Dry reforming of methane over γ-Al2O3 supported NiCo and NiCoCu nano-catalysts

In the present study, Ni-Co, Ni-Cu bimetallic nanocatalyst (BMNC), and Ni-Co-Cu trimetallic nanocatalyst (TMNC) were synthesized on the gamma-Al2O3 base using the thermogravimetric method. The thermogravimetric method is a pyrometallurgical route (TGPR). These nanocatalysts were produced from the reduction reaction of binary and ternary mixture of NiO, Co3O4, and CuO metal oxide nanoparticles (NPs), along with a gamma-Al2O3 base with methane gas. The reduction reaction was carried out at 830 degrees C with 23vol.% of methane as a reducing agent under atmospheric pressure. The properties of NiCo/gamma-Al2O3 BMNC and NiCoCu/gamma-Al2O3 TMNC were analysed by XRD, FESEM, TPO, and BET and then their the nanocatalysts' performance was evaluated with dry reforming of methane (DRM). The XRD results indicated that in the production of NPs-C, the utilised metal oxides were converted into metal NPs, which created bi- and tri-metallic bonding with the gamma-Al2O3 base. BET analysis demonstrated that the surface area and pores volume of the TMNC reduced as the primary CuO particles entered the pores, due to the smaller average size of these particles in comparison to nickel and cobalt oxide NPs.
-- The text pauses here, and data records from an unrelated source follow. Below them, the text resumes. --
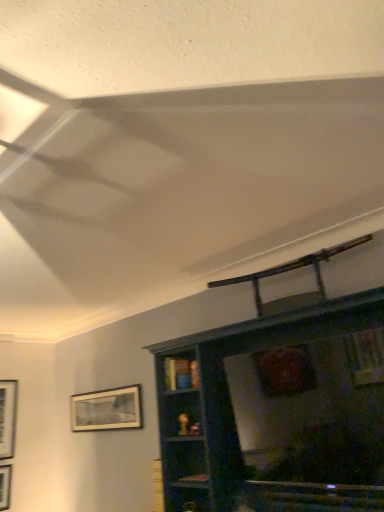 Question: Does matte black picture frame at lower left, which is counted as the first picture frame, starting from the right, contain dark wood shelf at upper center?

Choices:
 (A) yes
 (B) no

Answer: (B)

Question: Is matte black picture frame at lower left, which is counted as the 2th picture frame, starting from the left, taller than dark wood shelf at upper center?

Choices:
 (A) no
 (B) yes

Answer: (A)

Question: From a real-world perspective, is matte black picture frame at lower left, which is counted as the 2th picture frame, starting from the left, on top of dark wood shelf at upper center?

Choices:
 (A) no
 (B) yes

Answer: (B)

Question: From the image's perspective, is matte black picture frame at lower left, which is counted as the 2th picture frame, starting from the left, under dark wood shelf at upper center?

Choices:
 (A) no
 (B) yes

Answer: (B)

Question: Is matte black picture frame at lower left, which is counted as the 2th picture frame, starting from the left, bigger or smaller than matte black picture frame at left, which is the second picture frame in right-to-left order?

Choices:
 (A) small
 (B) big

Answer: (B)

Question: Considering the positions of matte black picture frame at lower left, which is counted as the first picture frame, starting from the right, and matte black picture frame at left, the first picture frame in the left-to-right sequence, in the image, is matte black picture frame at lower left, which is counted as the first picture frame, starting from the right, taller or shorter than matte black picture frame at left, the first picture frame in the left-to-right sequence,?

Choices:
 (A) tall
 (B) short

Answer: (B)

Question: Visually, is matte black picture frame at lower left, which is counted as the 2th picture frame, starting from the left, positioned to the left or to the right of matte black picture frame at left, which is the second picture frame in right-to-left order?

Choices:
 (A) right
 (B) left

Answer: (A)

Question: Considering the positions of point (79, 406) and point (8, 430), is point (79, 406) closer or farther from the camera than point (8, 430)?

Choices:
 (A) farther
 (B) closer

Answer: (A)

Question: Is dark wood shelf at upper center situated inside metallic silver swivel chair at upper center or outside?

Choices:
 (A) outside
 (B) inside

Answer: (A)

Question: Considering the positions of dark wood shelf at upper center and metallic silver swivel chair at upper center in the image, is dark wood shelf at upper center wider or thinner than metallic silver swivel chair at upper center?

Choices:
 (A) thin
 (B) wide

Answer: (B)

Question: Visually, is dark wood shelf at upper center positioned to the left or to the right of metallic silver swivel chair at upper center?

Choices:
 (A) right
 (B) left

Answer: (B)

Question: Based on their sizes in the image, would you say dark wood shelf at upper center is bigger or smaller than metallic silver swivel chair at upper center?

Choices:
 (A) small
 (B) big

Answer: (B)

Question: Considering the positions of dark wood shelf at upper center and matte black picture frame at lower left, which is counted as the first picture frame, starting from the right, in the image, is dark wood shelf at upper center wider or thinner than matte black picture frame at lower left, which is counted as the first picture frame, starting from the right,?

Choices:
 (A) thin
 (B) wide

Answer: (B)

Question: Is dark wood shelf at upper center taller or shorter than matte black picture frame at lower left, which is counted as the first picture frame, starting from the right?

Choices:
 (A) tall
 (B) short

Answer: (A) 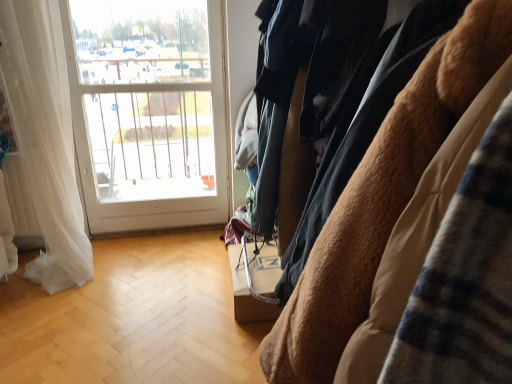 The width and height of the screenshot is (512, 384). What are the coordinates of `vacant area that lies in front of white sheer curtain at left` in the screenshot? It's located at (38, 299). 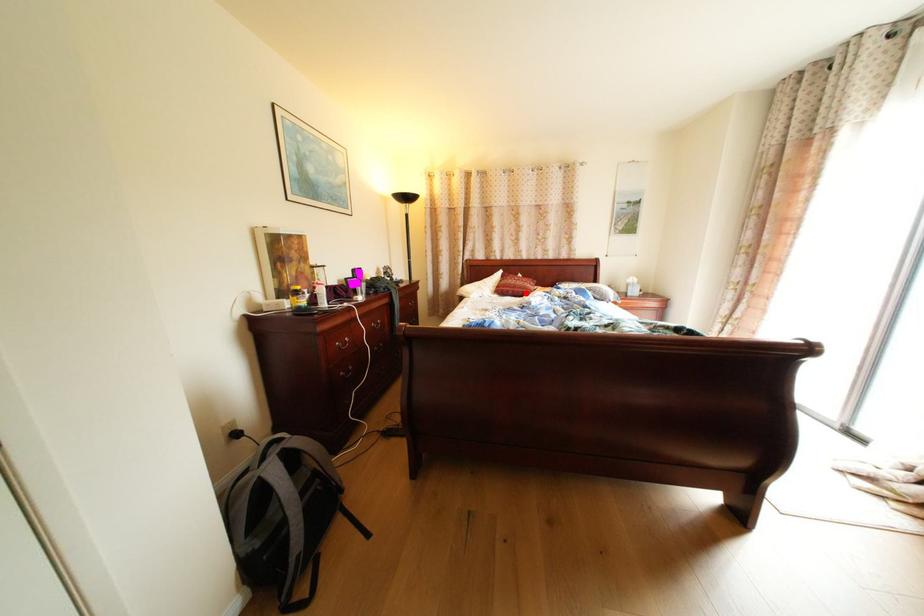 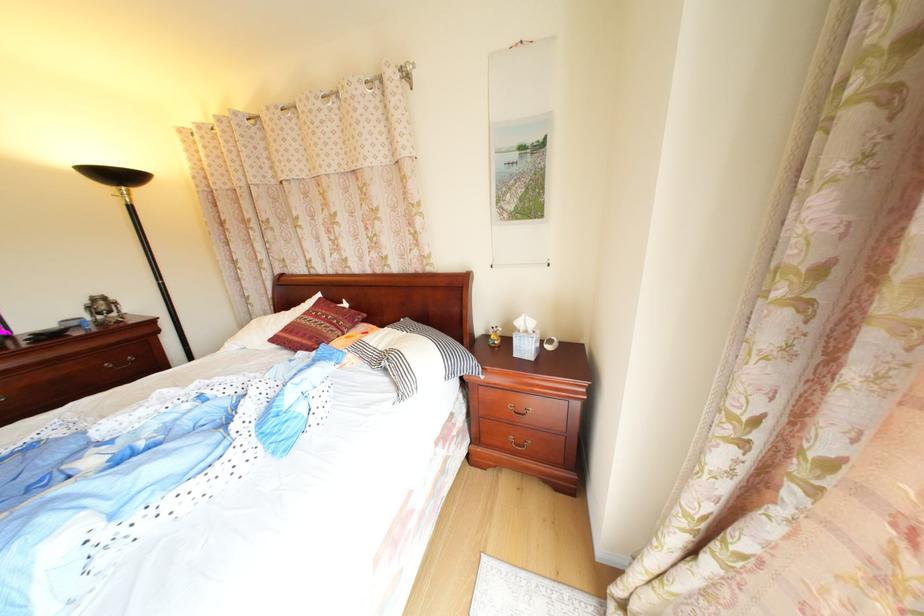 The point at the highlighted location is marked in the first image. Where is the corresponding point in the second image?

In addition, the catalytic results revealed that NiCo/gamma-Al2O3 BMNC has the highest catalytic performance compared to NiCoCu/gamma-Al2O3 TMNC, due to the absence of CuO and the appropriate synergistic effect of nickel-cobalt in the DRM. The TPO analysis confirmed the decrease in the amount of carbon sediment in the TMNC, resulted from the presence of Cu.